Jornal GGN – O Índice Geral de Preços – Mercado (IGP-M) subiu 3,28% em novembro, ficando acima dos 3,23% vistos em outubro, segundo a Fundação Getúlio Vargas (FGV). Com isso, o índice responsável pelo reajuste dos contratos de aluguel acumula alta de 21,97% no ano e de 24,52% em 12 meses. Em novembro de 2019, o índice havia subido 0,30% e acumulava alta de 3,97% em 12 meses.

“O avanço nos preços de commodities agropecuárias importantes consolidam o IPA como índice a contribuir para o avanço da taxa do IGP. Nesta edição, destacaram-se milho (10,95% para 21,85%), trigo (2,32% para 19,20%) e bovinos (6,92% para 7,40%)”, afirma André Braz, Coordenador dos Índices de Preços da FGV, em nota.

O Índice de Preços ao Produtor Amplo (IPA) subiu 4,26% em novembro, ante 4,15% em outubro. Na análise por estágios de processamento, a taxa do grupo Bens Finais variou 2,74% em novembro, ficando pouco abaixo dos 2,84% vistos no mês anterior, enquanto a taxa do grupo Bens Intermediários passou de 3,74% em outubro para 4,07% em novembro.

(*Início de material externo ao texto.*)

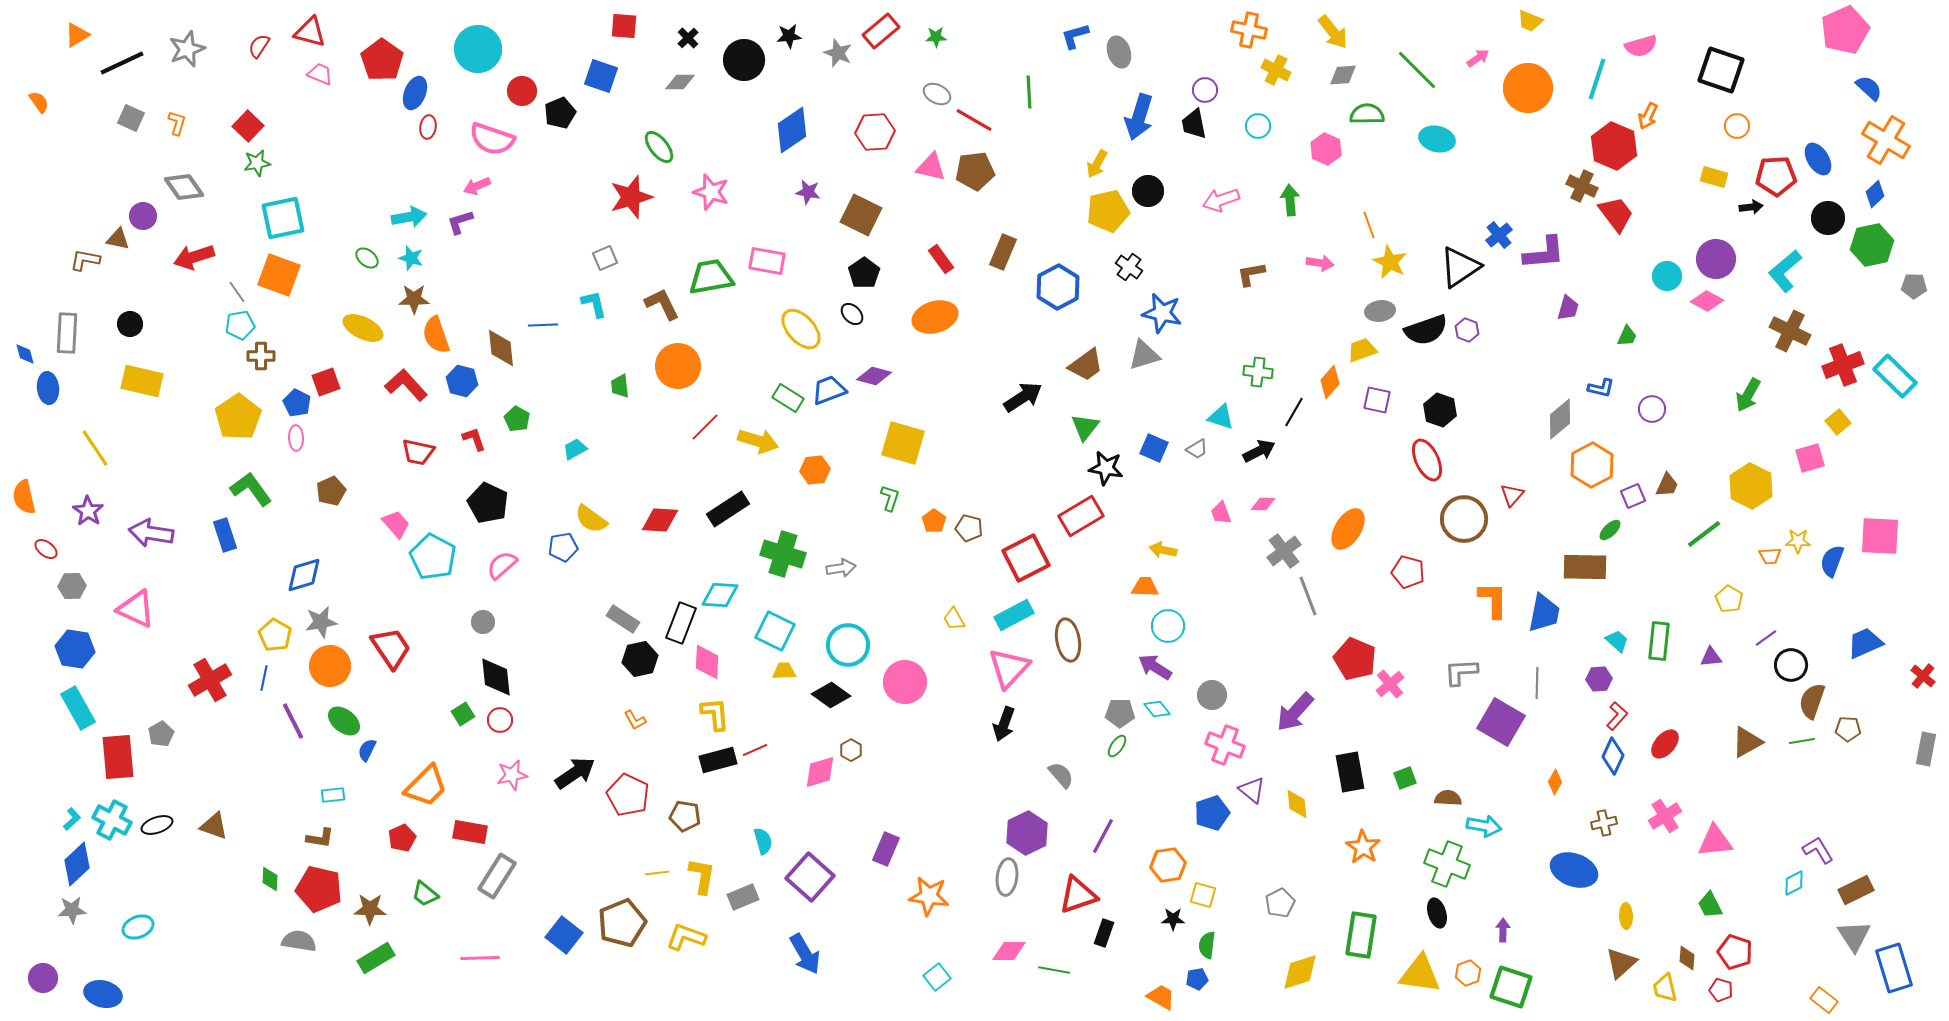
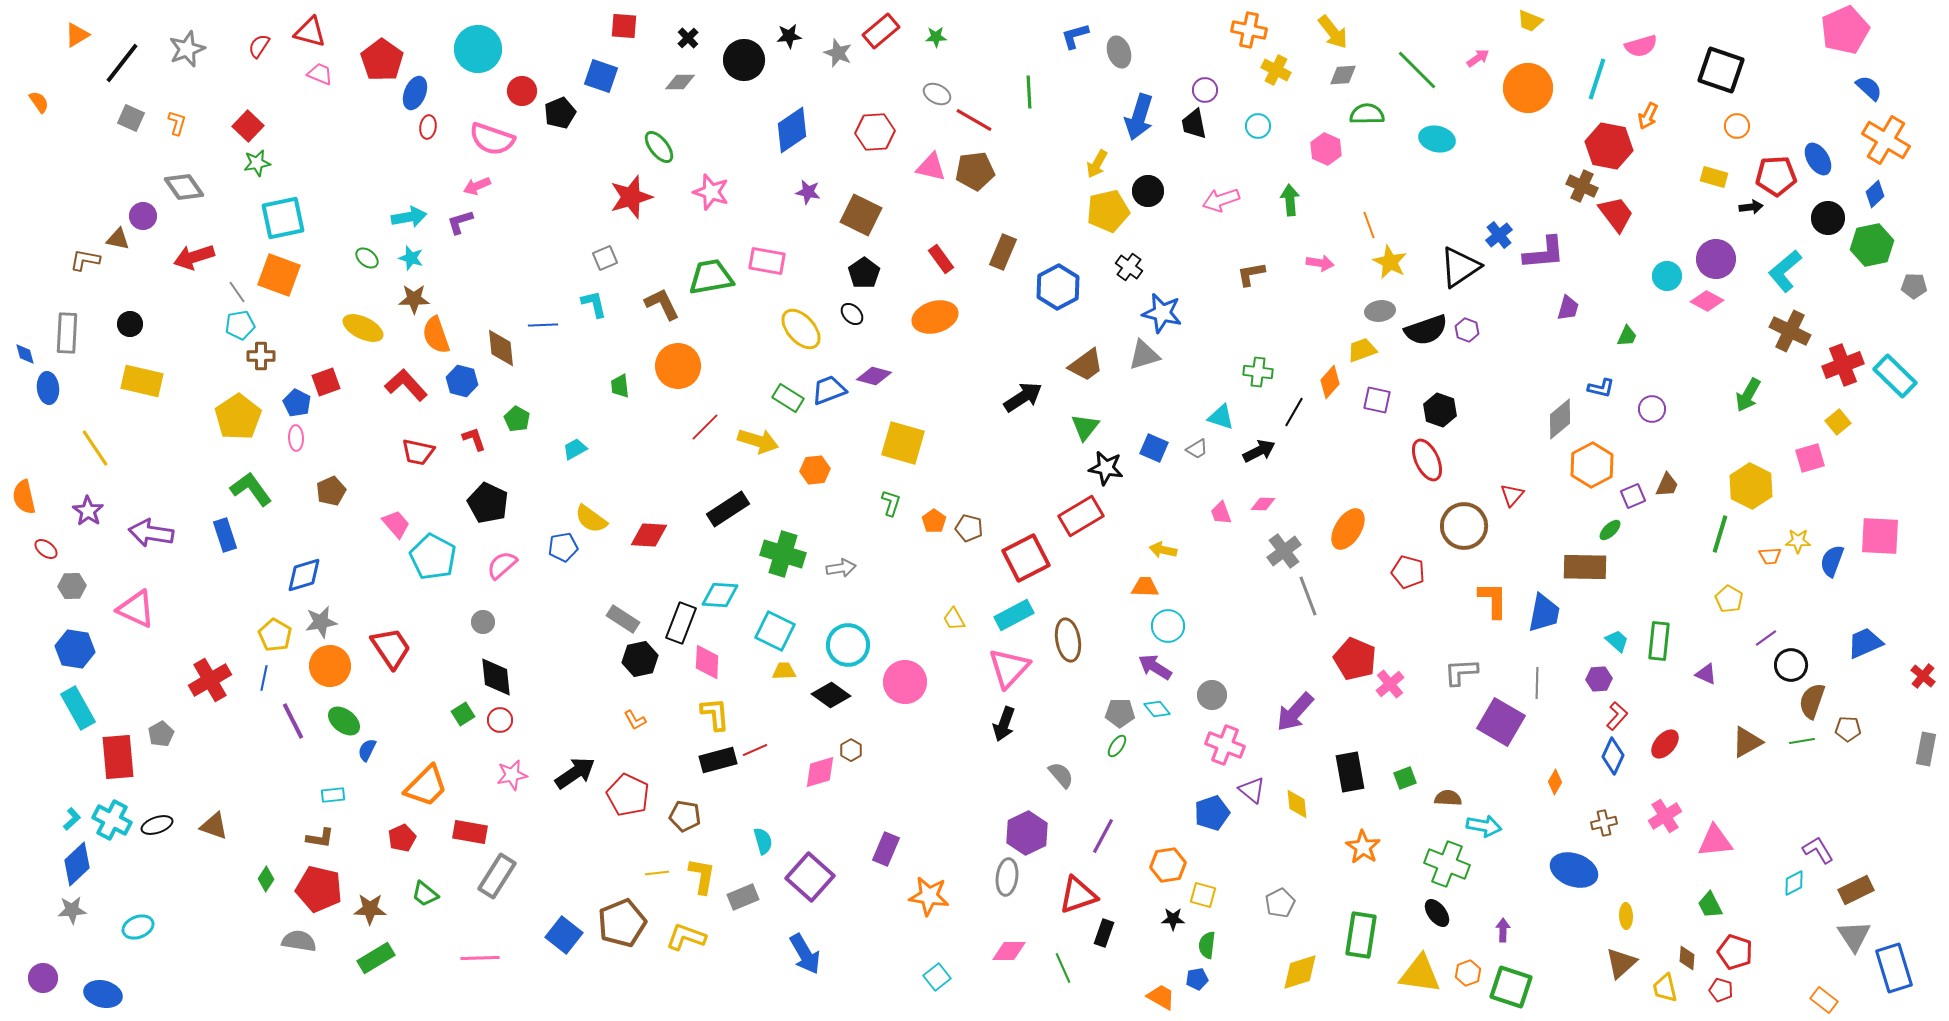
black line at (122, 63): rotated 27 degrees counterclockwise
red hexagon at (1614, 146): moved 5 px left; rotated 12 degrees counterclockwise
green L-shape at (890, 498): moved 1 px right, 5 px down
brown circle at (1464, 519): moved 7 px down
red diamond at (660, 520): moved 11 px left, 15 px down
green line at (1704, 534): moved 16 px right; rotated 36 degrees counterclockwise
purple triangle at (1711, 657): moved 5 px left, 17 px down; rotated 30 degrees clockwise
green diamond at (270, 879): moved 4 px left; rotated 30 degrees clockwise
black ellipse at (1437, 913): rotated 20 degrees counterclockwise
green line at (1054, 970): moved 9 px right, 2 px up; rotated 56 degrees clockwise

Entre as matérias-primas brutas, o índice subiu 5,60% em novembro, ante 5,55% em outubro.

O Índice de Preços ao Consumidor (IPC) variou 0,72% em novembro, ante 0,77% em outubro, sendo que quatro das oito classes de despesa componentes do índice reduziram suas variações, com destaque para o grupo Educação, Leitura e Recreação (3,10% para 1,44%), seguido pelos grupos Alimentação (1,90% para 1,61%), Habitação (0,32% para 0,23%) e Despesas Diversas (0,12% para -0,04%).

Em contrapartida, os grupos Transportes (0,12% para 0,94%), Saúde e Cuidados Pessoais (0,04% para 0,16%) e Comunicação (0,08% para 0,09%) registraram acréscimo em suas taxas de variação.  Já o grupo Vestuário repetiu a taxa do outubro, que foi de 0,29%.

O Índice Nacional de Custo da Construção (INCC) variou 1,29% em novembro, ante 1,69% no mês anterior, por conta da desaceleração do grupo Materiais e Equipamentos (4,12% para 2,85%), enquanto os grupos Serviços (0,33% para 0,73%) e Mão de Obra (0,19% para 0,24%) avançaram no período de pesquisa.